Fastest way to iterate through array on M4

lpcware · ‎06-15-2016

Content originally posted in LPCWare by wlamers on Thu Sep 04 02:32:16 MST 2014
I have a time critical ISR that needs to iterate through an array of size 256 (preferably 1024 but 256 is minimum) and check if a value matches the arrays contents. A bool will be set to true is this is the case. MCU is a LPC4357, cortex M4 core, compiler GCC. I already have combined optimisation level 2 (3 is slower) and placing the function in RAM instead on flash. I also use pointer aritmetic and a for loop which does down counting instead of up (checking if i!=0 is faster than checking if i<256). All in all I end up with a duration of 12.5us which has to be reduced drastically to be feasible. This is the (pseudo) code I use now:

uint32_t i;
uint32_t *array_ptr = &theArray[0];
uint32_t compareVal = 0x1234ABCD;
bool validFlag = false;

for (i=256; i!=0; i--)
{
    if (compareVal == *array_ptr++)
    {
         validFlag = true;
         break;
     }
}

What would be the absolute fastest way to do this? Using inline assembly is allowed. Other 'less elegant' tricks also.

lpcware · ‎06-15-2016

Content originally posted in LPCWare by Pacman on Fri Sep 05 06:17:06 MST 2014
This is a real good discussion. :)

I'll just give one small hint as well:
Only sort / optimize the array when you're writing to it.
When there's no change, do nothing. Perhaps set a flag for the interrupt that it should relax.

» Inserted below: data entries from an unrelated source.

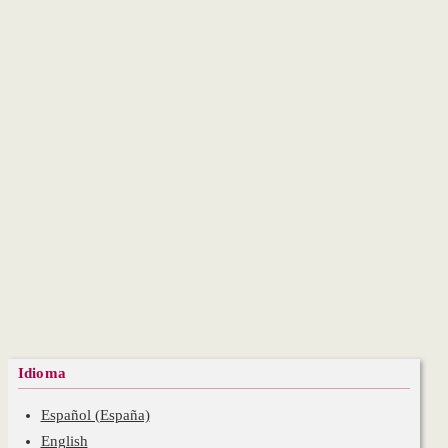
Idioma
Español (España)
English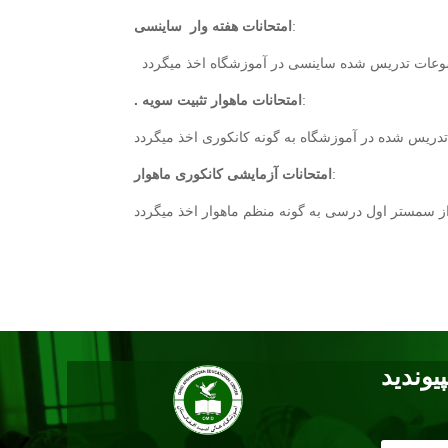
:
امتحانات هفته وار ساینسی
وضوعات تدریس شده ساینسی در آموزشگاه اخذ میگردد
:
امتحانات ماهوار تثبیت سویه
.
دریس شده در آموزشگاه به گونه کانکوری اخذ میگردد
:
امتحانات آزمایشی کانکوری ماهوار
از سمستر اول درسی به گونه منظم ماهوار اخذ میگردد
پیوندید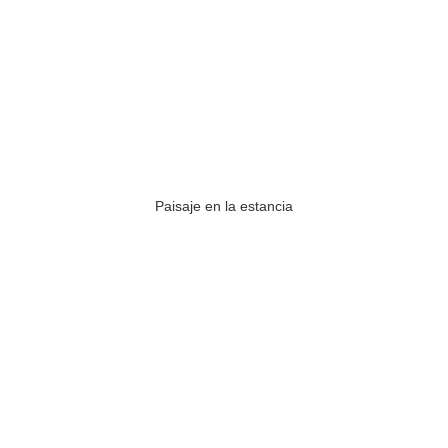
Paisaje en la estancia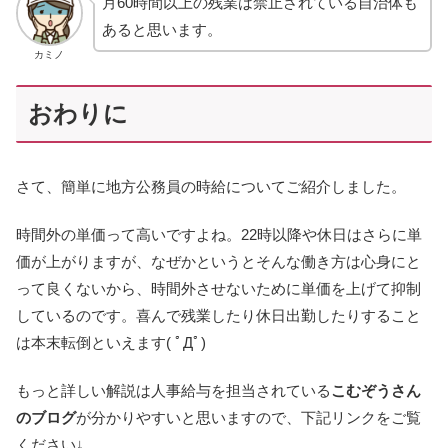
月60時間以上の残業は禁止されている自治体も
あると思います。
カミノ
おわりに
さて、簡単に地方公務員の時給についてご紹介しました。
時間外の単価って高いですよね。22時以降や休日はさらに単
価が上がりますが、なぜかというとそんな働き方は心身にと
って良くないから、時間外させないために単価を上げて抑制
しているのです。喜んで残業したり休日出勤したりすること
は本末転倒といえます( ﾟДﾟ)
もっと詳しい解説は人事給与を担当されている
こむぞうさん
のブログ
が分かりやすいと思いますので、下記リンクをご覧
ください↓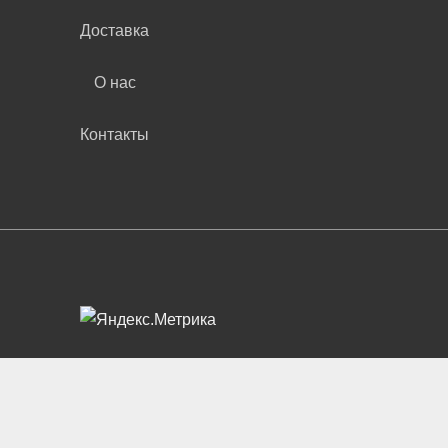
Доставка
О нас
Контакты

If you need a value in the interrupt, have a pointer to the last value that you've found.

(Those hints may be completely irrelevant, as I do not know exactly what the job is about, but hopefully you can make use of some of this).

-I can't agree more on using the LDM/LDMIA instructions. You can find the assembly language instructions at the ARM Information Center; get both the Technical Reference Manual and the Generic User's Guide.

You may also want to enable loop-unrolling on your commandline for the specific source-file that contains your interrupt (though I think writing the interrupt in assembly code would be the best solution).

... I wonder... Which compiler version are you using ?

lpcware · ‎06-15-2016

Content originally posted in LPCWare by starblue on Thu Sep 04 05:56:27 MST 2014

Quote: wlamers
btw it seems that there is an 'error' in the manual in figure 10 on page 36 depicting the AHB multilayer matrix. Is says 128kB LOCAL SRAM, but that is for the flashless parts only. The flash parts have 32 kB.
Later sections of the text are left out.